Connecticut’s Hedge-Fund Bribe

First soak the rich. Then subsidize the richest. Meet the progressive state business model.

Connecticut lost General Electric ’s headquarters to Massachusetts earlier this year, so Governor Dannel Malloy is now trying Illinois’s business model: Raise taxes, and then when businesses threaten to leave, write a check to other businesses so they’ll stay.

Behold his $22 million taxpayer gift to Ray Dalio’s Bridgewater hedge fund.

Last week the Governor presented Bridgewater with $5 million in grants and $17 million in low-interest, forgivable loans to renovate its headquarters in Westport along the state’s Gold Coast.

Mr. Malloy said that other states including New York were trying to lure Bridgewater, and Connecticut couldn’t afford to lose the $150 billion fund or its 1,400 high-income employees.

We’ve got nothing against Mr. Dalio, but he could probably dig up $22 million from petty cash.

The Governor’s office says Nutmeg State tax revenues could shrink by $4.9 billion over the next decade if all of Bridgewater’s employees departed. After Appaloosa Management’s David Tepper escaped to Florida from New Jersey last year, Trenton’s budget gnomes sounded the public alarm.

“We see what happens in places like New Jersey when some of the wealthiest people move out of the state,” Mr. Malloy warned.

This is the same Governor who has long echoed the progressive left’s claim that tax rates don’t matter.

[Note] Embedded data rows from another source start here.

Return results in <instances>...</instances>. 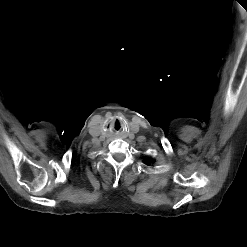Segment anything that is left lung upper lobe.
<instances>
[{"label":"left lung upper lobe","mask_w":247,"mask_h":247,"mask_svg":"<svg viewBox=\"0 0 247 247\" xmlns=\"http://www.w3.org/2000/svg\"><path fill=\"white\" fill-rule=\"evenodd\" d=\"M152 162H154V161H152L151 159H147L144 161V163L147 165H150Z\"/></svg>","instance_id":"5c2ea615"}]
</instances>
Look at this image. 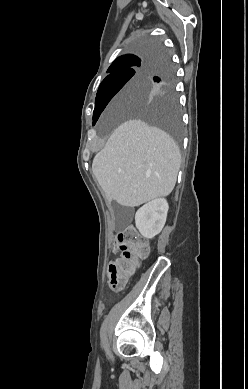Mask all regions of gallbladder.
<instances>
[{
  "mask_svg": "<svg viewBox=\"0 0 248 389\" xmlns=\"http://www.w3.org/2000/svg\"><path fill=\"white\" fill-rule=\"evenodd\" d=\"M114 210L120 209L122 211V214L120 215L121 220H130V212L131 210L129 208H120L119 205L116 203H113Z\"/></svg>",
  "mask_w": 248,
  "mask_h": 389,
  "instance_id": "bac80fb5",
  "label": "gallbladder"
}]
</instances>
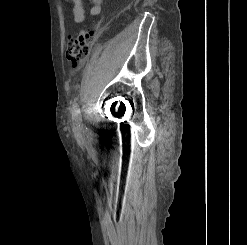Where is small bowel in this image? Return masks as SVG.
I'll list each match as a JSON object with an SVG mask.
<instances>
[{"label": "small bowel", "instance_id": "small-bowel-1", "mask_svg": "<svg viewBox=\"0 0 247 245\" xmlns=\"http://www.w3.org/2000/svg\"><path fill=\"white\" fill-rule=\"evenodd\" d=\"M72 4V15L74 22L77 24L83 23L86 19V12L84 10L82 0H69ZM90 8L89 15L97 16L101 13L102 0H89Z\"/></svg>", "mask_w": 247, "mask_h": 245}]
</instances>
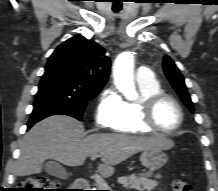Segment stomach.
Listing matches in <instances>:
<instances>
[{
	"mask_svg": "<svg viewBox=\"0 0 218 191\" xmlns=\"http://www.w3.org/2000/svg\"><path fill=\"white\" fill-rule=\"evenodd\" d=\"M140 160L144 167L153 172L162 168L166 164L168 158L163 150L152 148L144 150Z\"/></svg>",
	"mask_w": 218,
	"mask_h": 191,
	"instance_id": "1",
	"label": "stomach"
}]
</instances>
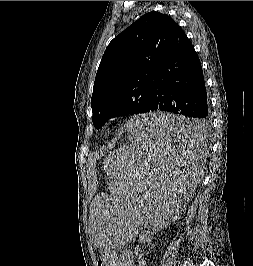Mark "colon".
I'll use <instances>...</instances> for the list:
<instances>
[{
  "mask_svg": "<svg viewBox=\"0 0 253 266\" xmlns=\"http://www.w3.org/2000/svg\"><path fill=\"white\" fill-rule=\"evenodd\" d=\"M98 266H119V259L114 252L105 251L99 257Z\"/></svg>",
  "mask_w": 253,
  "mask_h": 266,
  "instance_id": "1",
  "label": "colon"
}]
</instances>
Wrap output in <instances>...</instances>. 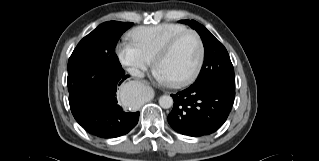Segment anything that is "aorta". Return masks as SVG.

Maybe he was knocked off his horse by a vision on the road to Hartford.

Like other states with progressive tax codes, Connecticut is dependent on high earners.

As recently as 1990, the state had no income tax and had long been a refuge for companies and employees fleeing high-tax New York.

But as usual after an income tax is introduced, the political class keeps raising the rate.

Mr. Malloy’s Republican predecessor Jodi Rell raised the top marginal tax rate to 6.5% from 5% on individuals earning more than $500,000, and Mr. Malloy raised it again to 6.99%. Hilariously, Ms. Rell said last month that she’s also moving her residence to Florida because of the “downward spiral” in Connecticut that she helped to propel.

Raising taxes has backfired on the state economy and budget.

Senate President Martin Looney moaned that last year’s income tax hike has amplified revenue volatility and produced “diminishing returns” as tax receipts have trailed budget forecasts.

Higher taxes have also depressed business and income growth.

Fitch Ratings and Standard & Poor’s downgraded Connecticut debt last month because of structural deficits and slow income growth, which Mr. Malloy calls “our new economic reality.”

Fitch noted that employment growth between 2012 and 2015 was half that of the U.S. average. Median home prices have declined during the past two years.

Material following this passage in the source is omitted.